AIM OF THE EXERCISE
For the entries that follow, restate word for word the line containing "de modifier tous vos réglages et", the line containing "Draadloze of bedrade bewegingsmelder", and every line that lies between them.
.....
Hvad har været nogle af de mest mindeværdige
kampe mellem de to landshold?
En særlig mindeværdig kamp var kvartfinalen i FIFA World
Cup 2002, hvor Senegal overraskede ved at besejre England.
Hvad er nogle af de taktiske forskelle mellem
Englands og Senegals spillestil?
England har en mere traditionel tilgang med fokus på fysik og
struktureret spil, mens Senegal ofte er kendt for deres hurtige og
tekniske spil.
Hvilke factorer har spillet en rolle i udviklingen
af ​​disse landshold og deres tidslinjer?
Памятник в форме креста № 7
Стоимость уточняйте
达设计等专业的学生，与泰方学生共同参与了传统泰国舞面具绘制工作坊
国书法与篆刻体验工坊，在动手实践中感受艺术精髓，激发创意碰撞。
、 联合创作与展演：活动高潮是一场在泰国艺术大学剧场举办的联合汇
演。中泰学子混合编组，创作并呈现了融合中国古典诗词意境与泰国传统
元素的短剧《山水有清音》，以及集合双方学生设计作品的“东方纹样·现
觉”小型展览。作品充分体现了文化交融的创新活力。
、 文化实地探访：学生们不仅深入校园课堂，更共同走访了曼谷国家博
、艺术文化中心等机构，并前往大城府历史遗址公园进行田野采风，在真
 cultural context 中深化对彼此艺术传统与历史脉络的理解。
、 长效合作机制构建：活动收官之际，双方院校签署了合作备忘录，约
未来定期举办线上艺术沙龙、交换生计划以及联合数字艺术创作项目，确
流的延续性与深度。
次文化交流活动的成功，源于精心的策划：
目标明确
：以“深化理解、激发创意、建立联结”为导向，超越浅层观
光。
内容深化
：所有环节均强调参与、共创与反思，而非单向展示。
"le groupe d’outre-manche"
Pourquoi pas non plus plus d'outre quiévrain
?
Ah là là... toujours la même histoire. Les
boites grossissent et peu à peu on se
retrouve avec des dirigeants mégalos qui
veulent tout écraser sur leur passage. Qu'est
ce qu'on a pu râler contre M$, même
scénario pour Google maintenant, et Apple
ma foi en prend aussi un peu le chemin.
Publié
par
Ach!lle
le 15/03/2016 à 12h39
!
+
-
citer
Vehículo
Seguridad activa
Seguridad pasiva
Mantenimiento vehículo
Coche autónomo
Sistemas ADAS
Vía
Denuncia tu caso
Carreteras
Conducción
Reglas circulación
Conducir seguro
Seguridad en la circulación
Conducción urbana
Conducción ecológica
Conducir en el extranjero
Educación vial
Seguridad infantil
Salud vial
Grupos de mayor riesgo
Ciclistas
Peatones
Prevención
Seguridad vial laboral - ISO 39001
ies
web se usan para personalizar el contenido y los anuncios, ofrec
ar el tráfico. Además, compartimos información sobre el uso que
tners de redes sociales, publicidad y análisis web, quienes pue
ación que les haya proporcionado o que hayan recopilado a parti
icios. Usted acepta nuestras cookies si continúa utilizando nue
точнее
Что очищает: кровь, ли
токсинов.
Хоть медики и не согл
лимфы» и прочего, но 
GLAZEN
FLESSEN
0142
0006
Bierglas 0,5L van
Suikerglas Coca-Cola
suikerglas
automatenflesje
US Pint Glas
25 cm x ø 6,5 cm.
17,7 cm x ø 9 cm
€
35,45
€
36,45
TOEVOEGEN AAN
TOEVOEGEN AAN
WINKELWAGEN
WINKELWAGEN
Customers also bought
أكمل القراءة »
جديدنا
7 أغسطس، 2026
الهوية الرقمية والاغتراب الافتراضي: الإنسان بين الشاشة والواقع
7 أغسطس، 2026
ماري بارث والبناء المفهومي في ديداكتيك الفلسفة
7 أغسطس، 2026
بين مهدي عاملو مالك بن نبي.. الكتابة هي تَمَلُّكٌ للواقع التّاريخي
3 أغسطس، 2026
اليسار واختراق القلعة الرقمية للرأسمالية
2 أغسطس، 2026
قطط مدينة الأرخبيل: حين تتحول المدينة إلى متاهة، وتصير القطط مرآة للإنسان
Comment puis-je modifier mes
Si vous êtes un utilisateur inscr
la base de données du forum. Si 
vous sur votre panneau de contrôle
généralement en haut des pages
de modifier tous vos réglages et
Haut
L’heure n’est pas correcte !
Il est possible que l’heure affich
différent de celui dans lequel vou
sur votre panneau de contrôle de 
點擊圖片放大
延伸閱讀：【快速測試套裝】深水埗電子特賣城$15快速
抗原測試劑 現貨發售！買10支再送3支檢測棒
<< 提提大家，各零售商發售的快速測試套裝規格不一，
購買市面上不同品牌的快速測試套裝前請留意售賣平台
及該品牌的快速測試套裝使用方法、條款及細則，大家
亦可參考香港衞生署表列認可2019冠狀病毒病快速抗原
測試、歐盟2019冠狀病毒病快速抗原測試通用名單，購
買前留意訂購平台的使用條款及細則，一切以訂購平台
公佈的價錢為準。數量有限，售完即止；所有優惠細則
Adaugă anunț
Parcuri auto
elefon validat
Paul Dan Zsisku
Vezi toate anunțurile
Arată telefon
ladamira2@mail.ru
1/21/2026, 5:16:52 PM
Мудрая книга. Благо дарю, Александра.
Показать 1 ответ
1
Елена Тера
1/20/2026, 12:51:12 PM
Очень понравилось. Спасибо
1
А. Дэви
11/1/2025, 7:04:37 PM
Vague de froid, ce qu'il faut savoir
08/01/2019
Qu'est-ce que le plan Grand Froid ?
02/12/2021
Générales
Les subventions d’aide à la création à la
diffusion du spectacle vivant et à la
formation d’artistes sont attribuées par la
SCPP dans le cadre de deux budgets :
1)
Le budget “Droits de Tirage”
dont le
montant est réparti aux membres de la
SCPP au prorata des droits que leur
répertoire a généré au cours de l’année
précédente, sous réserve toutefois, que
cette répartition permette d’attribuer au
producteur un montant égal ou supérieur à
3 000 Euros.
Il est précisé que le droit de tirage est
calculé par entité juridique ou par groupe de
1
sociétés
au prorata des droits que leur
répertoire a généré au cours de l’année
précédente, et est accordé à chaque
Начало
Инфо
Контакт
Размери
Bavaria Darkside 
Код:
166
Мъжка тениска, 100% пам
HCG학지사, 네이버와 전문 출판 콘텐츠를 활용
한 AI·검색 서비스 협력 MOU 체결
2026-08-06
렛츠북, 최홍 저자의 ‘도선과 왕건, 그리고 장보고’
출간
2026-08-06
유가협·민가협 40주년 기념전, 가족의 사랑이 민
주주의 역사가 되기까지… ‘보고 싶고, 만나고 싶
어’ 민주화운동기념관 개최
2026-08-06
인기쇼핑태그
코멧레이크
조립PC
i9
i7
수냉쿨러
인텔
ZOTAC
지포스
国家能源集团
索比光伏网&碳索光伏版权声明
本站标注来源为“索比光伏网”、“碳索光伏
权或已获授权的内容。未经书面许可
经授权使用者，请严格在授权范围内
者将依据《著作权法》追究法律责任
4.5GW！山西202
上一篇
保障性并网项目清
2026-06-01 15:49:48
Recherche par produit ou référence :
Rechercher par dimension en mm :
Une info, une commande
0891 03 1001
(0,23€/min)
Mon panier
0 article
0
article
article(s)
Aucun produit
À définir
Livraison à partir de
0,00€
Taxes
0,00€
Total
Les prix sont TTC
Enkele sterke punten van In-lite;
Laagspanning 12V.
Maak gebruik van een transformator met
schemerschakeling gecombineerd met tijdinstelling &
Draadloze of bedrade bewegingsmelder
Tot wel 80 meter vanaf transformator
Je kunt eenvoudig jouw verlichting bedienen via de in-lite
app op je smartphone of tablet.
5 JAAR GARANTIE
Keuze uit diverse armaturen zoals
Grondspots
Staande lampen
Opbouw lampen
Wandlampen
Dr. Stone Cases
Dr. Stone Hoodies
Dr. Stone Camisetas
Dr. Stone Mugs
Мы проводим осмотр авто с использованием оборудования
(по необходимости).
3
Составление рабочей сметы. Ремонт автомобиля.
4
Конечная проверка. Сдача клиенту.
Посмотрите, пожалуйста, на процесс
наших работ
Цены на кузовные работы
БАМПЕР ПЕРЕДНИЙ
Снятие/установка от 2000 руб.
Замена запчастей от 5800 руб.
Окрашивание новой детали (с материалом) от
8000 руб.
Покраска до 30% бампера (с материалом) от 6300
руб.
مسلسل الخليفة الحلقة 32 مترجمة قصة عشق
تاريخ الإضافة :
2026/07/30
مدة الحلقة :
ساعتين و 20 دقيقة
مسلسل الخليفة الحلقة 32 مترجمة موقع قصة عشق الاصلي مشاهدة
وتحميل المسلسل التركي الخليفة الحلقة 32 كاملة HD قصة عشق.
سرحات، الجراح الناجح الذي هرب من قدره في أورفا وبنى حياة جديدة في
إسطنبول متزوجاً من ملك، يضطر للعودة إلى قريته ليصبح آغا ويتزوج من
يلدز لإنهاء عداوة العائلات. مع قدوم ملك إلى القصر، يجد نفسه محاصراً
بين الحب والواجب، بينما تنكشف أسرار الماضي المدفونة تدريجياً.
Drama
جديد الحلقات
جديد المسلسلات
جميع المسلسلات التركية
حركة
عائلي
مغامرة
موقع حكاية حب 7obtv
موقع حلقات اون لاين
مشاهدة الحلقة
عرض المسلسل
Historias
.....
ANSWER SPACE
de modifier tous vos réglages et
Haut
L’heure n’est pas correcte !
Il est possible que l’heure affich
différent de celui dans lequel vou
sur votre panneau de contrôle de 
點擊圖片放大
延伸閱讀：【快速測試套裝】深水埗電子特賣城$15快速
抗原測試劑 現貨發售！買10支再送3支檢測棒
<< 提提大家，各零售商發售的快速測試套裝規格不一，
購買市面上不同品牌的快速測試套裝前請留意售賣平台
及該品牌的快速測試套裝使用方法、條款及細則，大家
亦可參考香港衞生署表列認可2019冠狀病毒病快速抗原
測試、歐盟2019冠狀病毒病快速抗原測試通用名單，購
買前留意訂購平台的使用條款及細則，一切以訂購平台
公佈的價錢為準。數量有限，售完即止；所有優惠細則
Adaugă anunț
Parcuri auto
elefon validat
Paul Dan Zsisku
Vezi toate anunțurile
Arată telefon
ladamira2@mail.ru
1/21/2026, 5:16:52 PM
Мудрая книга. Благо дарю, Александра.
Показать 1 ответ
1
Елена Тера
1/20/2026, 12:51:12 PM
Очень понравилось. Спасибо
1
А. Дэви
11/1/2025, 7:04:37 PM
Vague de froid, ce qu'il faut savoir
08/01/2019
Qu'est-ce que le plan Grand Froid ?
02/12/2021
Générales
Les subventions d’aide à la création à la
diffusion du spectacle vivant et à la
formation d’artistes sont attribuées par la
SCPP dans le cadre de deux budgets :
1)
Le budget “Droits de Tirage”
dont le
montant est réparti aux membres de la
SCPP au prorata des droits que leur
répertoire a généré au cours de l’année
précédente, sous réserve toutefois, que
cette répartition permette d’attribuer au
producteur un montant égal ou supérieur à
3 000 Euros.
Il est précisé que le droit de tirage est
calculé par entité juridique ou par groupe de
1
sociétés
au prorata des droits que leur
répertoire a généré au cours de l’année
précédente, et est accordé à chaque
Начало
Инфо
Контакт
Размери
Bavaria Darkside 
Код:
166
Мъжка тениска, 100% пам
HCG학지사, 네이버와 전문 출판 콘텐츠를 활용
한 AI·검색 서비스 협력 MOU 체결
2026-08-06
렛츠북, 최홍 저자의 ‘도선과 왕건, 그리고 장보고’
출간
2026-08-06
유가협·민가협 40주년 기념전, 가족의 사랑이 민
주주의 역사가 되기까지… ‘보고 싶고, 만나고 싶
어’ 민주화운동기념관 개최
2026-08-06
인기쇼핑태그
코멧레이크
조립PC
i9
i7
수냉쿨러
인텔
ZOTAC
지포스
国家能源集团
索比光伏网&碳索光伏版权声明
本站标注来源为“索比光伏网”、“碳索光伏
权或已获授权的内容。未经书面许可
经授权使用者，请严格在授权范围内
者将依据《著作权法》追究法律责任
4.5GW！山西202
上一篇
保障性并网项目清
2026-06-01 15:49:48
Recherche par produit ou référence :
Rechercher par dimension en mm :
Une info, une commande
0891 03 1001
(0,23€/min)
Mon panier
0 article
0
article
article(s)
Aucun produit
À définir
Livraison à partir de
0,00€
Taxes
0,00€
Total
Les prix sont TTC
Enkele sterke punten van In-lite;
Laagspanning 12V.
Maak gebruik van een transformator met
schemerschakeling gecombineerd met tijdinstelling &
Draadloze of bedrade bewegingsmelder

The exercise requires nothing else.